Try it »
For the copy, please give all of the data again exactly and leave the pictures out.

----- Source material

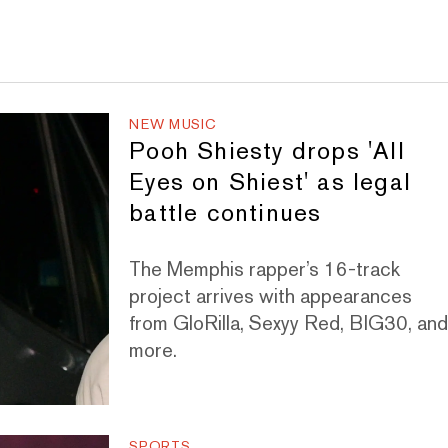
NEW MUSIC
Pooh Shiesty drops 'All
Eyes on Shiest' as legal
battle continues
The Memphis rapper’s 16-track
project arrives with appearances
from GloRilla, Sexyy Red, BIG30, an
more.
SPORTS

----------

Solution to this task »
NEW MUSIC
Pooh Shiesty drops 'All
Eyes on Shiest' as legal
battle continues
The Memphis rapper’s 16-track
project arrives with appearances
from GloRilla, Sexyy Red, BIG30, an
more.
SPORTS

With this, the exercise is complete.